Should You Use Exceptions in Modern C++? A Deep Dive into Consistency, Coroutines, and Real‑World Trade‑offs
This article revisits a 2017 decision to ban exceptions in a large codebase, examines the technical and organizational reasons behind that rule, analyzes exception mechanics, coroutine interactions, and performance impacts with concrete C++ examples, and finally proposes a pragmatic action plan for safely adopting exception‑driven design.
Background and Motivation
In 2017 a business team prohibited the use of exceptions after a technical meeting, aiming to fix issues such as coroutine conflicts, uncaught exceptions crashing worker processes, and data‑consistency problems. The author now revisits that decision as the fourth part of the "Exception Thought Record" series.
Upper‑level Decision Points
Effective software development requires reducing complexity to improve efficiency. Consistency across modeling, code, and runtime is essential for entropy control.

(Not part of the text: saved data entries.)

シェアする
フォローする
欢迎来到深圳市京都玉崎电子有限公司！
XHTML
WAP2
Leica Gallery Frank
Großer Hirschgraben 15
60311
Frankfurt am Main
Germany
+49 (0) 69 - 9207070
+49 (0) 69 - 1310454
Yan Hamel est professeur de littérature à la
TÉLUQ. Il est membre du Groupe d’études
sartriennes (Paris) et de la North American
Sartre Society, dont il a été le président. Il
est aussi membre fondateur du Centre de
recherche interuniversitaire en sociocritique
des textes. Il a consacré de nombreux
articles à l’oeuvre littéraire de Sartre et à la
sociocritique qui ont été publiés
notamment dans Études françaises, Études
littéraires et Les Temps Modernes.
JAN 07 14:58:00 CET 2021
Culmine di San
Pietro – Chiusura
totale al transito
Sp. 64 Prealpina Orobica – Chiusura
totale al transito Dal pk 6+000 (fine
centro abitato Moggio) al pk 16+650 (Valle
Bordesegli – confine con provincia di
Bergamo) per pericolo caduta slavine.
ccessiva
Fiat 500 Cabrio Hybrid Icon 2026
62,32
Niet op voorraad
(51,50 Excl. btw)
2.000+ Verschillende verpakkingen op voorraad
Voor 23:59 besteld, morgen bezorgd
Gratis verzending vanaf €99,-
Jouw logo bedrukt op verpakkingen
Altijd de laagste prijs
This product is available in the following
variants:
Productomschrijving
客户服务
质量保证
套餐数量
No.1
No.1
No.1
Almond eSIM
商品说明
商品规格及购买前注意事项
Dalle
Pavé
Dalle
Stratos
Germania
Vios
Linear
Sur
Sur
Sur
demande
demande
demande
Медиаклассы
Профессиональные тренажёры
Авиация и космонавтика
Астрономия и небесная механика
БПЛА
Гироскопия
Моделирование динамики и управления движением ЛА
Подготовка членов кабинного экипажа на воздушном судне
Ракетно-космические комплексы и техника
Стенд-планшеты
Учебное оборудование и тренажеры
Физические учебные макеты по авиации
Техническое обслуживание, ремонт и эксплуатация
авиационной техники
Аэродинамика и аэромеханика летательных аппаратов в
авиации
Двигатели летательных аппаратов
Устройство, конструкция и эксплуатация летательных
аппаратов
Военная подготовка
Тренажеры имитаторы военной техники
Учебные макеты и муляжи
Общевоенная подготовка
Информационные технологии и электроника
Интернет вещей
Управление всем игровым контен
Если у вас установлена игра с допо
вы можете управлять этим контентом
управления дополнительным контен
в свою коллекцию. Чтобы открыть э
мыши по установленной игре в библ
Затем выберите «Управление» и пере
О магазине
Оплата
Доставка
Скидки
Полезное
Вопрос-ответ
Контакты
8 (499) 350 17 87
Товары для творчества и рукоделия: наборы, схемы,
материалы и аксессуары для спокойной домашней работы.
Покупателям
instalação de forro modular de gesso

Consistency 1 – Modeling and Implementation Alignment
Exception handling should be designed at the modeling stage, not added ad‑hoc in code. Sequence diagrams must reflect error flows, ensuring that the implemented code matches the design.
Consistency 2 – Component and Framework Responsibility
When using error codes, the same consistency rules must apply to both throwing and catching sides; otherwise, the system loses observability and operational insight.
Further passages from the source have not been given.